When Safalani heard that her family would be traveling to Madison, Wisconsin, her biggest dream was, “I’ll be able to go to school!” Schooling is often interrupted for refugee children, first by their home country crisis, then by a series of moves to neighboring countries and neighborhoods where they might encounter interrupted curriculum, crowded classrooms, or no chance to go to school at all. The time it takes to leave each place wrecks the stair steps of schooling that local students are able to climb. Safalani was only four years old when her family fled Uvira, a city on Lake Tanganyika in the South Kivu Region of the Democratic Republic of Congo and ended up in Kampala, the capital city of Uganda.
“I want to save people’s lives; it doesn’t matter where.”

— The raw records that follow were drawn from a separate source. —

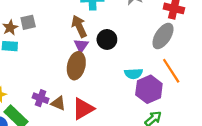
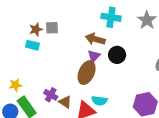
brown arrow: (79, 26) -> (95, 39), turned -60
cyan semicircle: (133, 74) -> (99, 101), moved

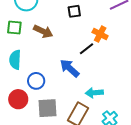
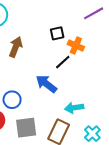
black square: (74, 11) -> (57, 33), moved
brown arrow: (43, 31) -> (16, 47), turned -90

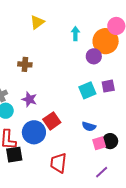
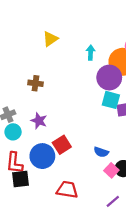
purple circle: (94, 56) -> (109, 78), size x1.5
cyan square: (87, 90) -> (111, 100), moved, turned 36
pink square: (99, 143) -> (111, 170), turned -32
red trapezoid: (58, 163) -> (67, 190), turned 90

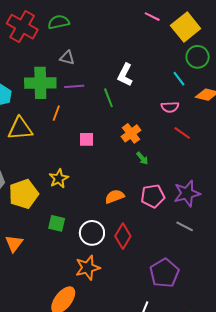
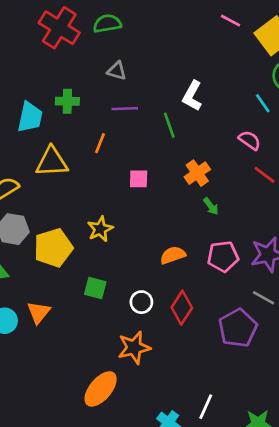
green cross: (40, 83) -> (67, 101), moved, size x0.6
pink semicircle: (170, 107) -> (250, 140), turned -144
white circle: (92, 233) -> (141, 302), size x0.7
purple pentagon: (164, 273) -> (238, 328), moved

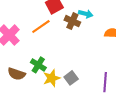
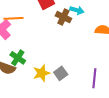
orange line: (41, 27) -> (13, 18), moved, turned 30
green cross: (38, 65) -> (18, 58), moved

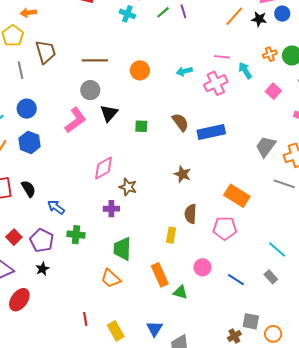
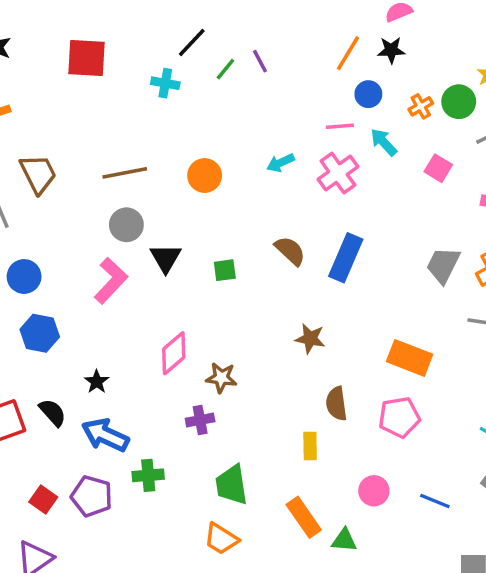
blue circle: (282, 14) -> (368, 94), moved
blue rectangle: (211, 132) -> (346, 258), turned -44
blue arrow: (56, 207) -> (105, 435), size x1.5
black star: (42, 269) -> (97, 382), moved

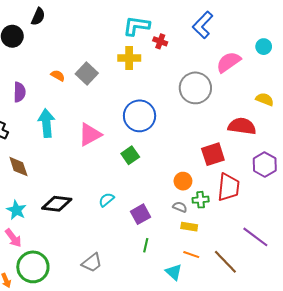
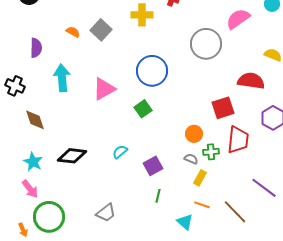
yellow rectangle: (189, 227) -> (200, 178), turned -70

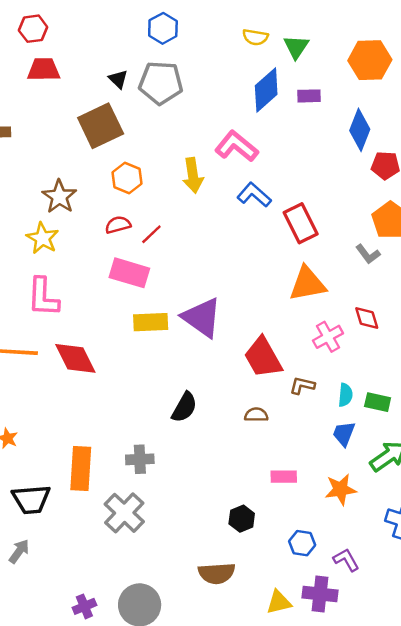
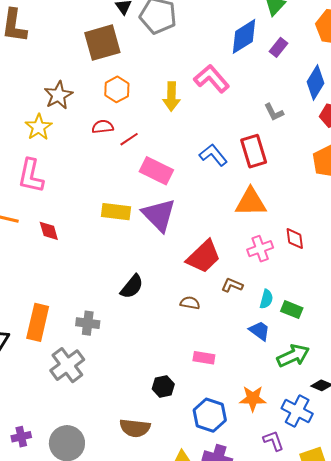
purple rectangle: (309, 96) -> (278, 47), turned -60
blue L-shape: (254, 195) -> (213, 155), moved
gray L-shape: (368, 254) -> (274, 112), moved
pink rectangle: (129, 273) -> (156, 171), moved
red trapezoid: (263, 357) -> (204, 257), turned -114
red diamond: (75, 358) -> (49, 231), size x0.6
blue trapezoid: (344, 434) -> (260, 331), turned 95
orange star: (341, 489) -> (253, 399), moved
blue hexagon: (302, 543) -> (210, 415), size x1.5
purple L-shape: (346, 560) -> (273, 441), moved

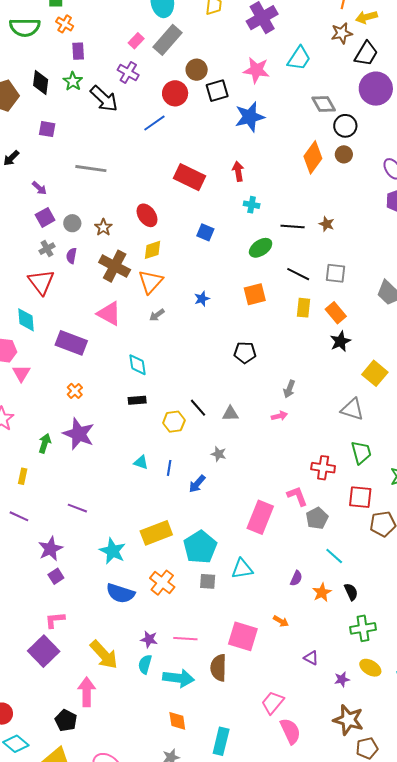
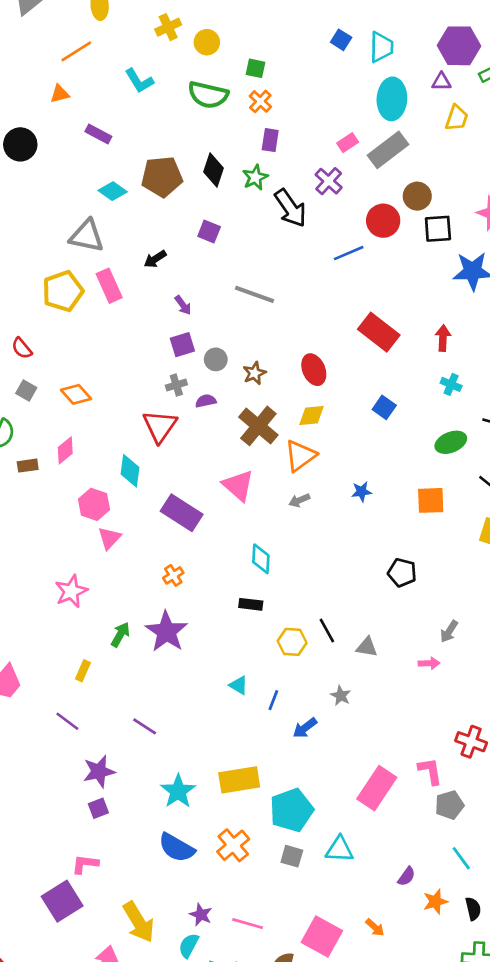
purple semicircle: (71, 256) -> (206, 401), turned 56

“We never lived in a refugee camp,” she explains, “but we lived in a part of the city where most people were refugees.” At age 15, she and her mother, brother, and sister heard they would receive passage to the US. But it wasn’t until she was 19 years old that she actually set foot in Madison West High School as an 11th grader. While she was a few years behind her age-mates, she felt luckier than her older sister who had rarely been able to attend school during the same years.
What was different about Safalani’s new school? She laughs. “Oh so many things!” She was surprised from her very first moments to see how students dressed – ordinary street clothes, not uniforms, and hoodies and tight fitting pants and tops. “I thought, oh, my god, what’s this? I was used to uniforms. Uniforms help others know ‘this is a student. I should respect her.’ “
“It was so hard to make friends,” she says, remembering her first days in the new high school.“ Many of my friends now are also African – they came to Madison from Uganda, the Sudan, Gambia, Burundi, and countries where people speak Swahili and French.” Most of them knew little about the African American experience. Their history teacher talked to them about the meaning of the Black Lives Matter protests. He told them, “You shouldn’t participate in the demonstrations just because other kids are doing it. It needs to be something you believe in.”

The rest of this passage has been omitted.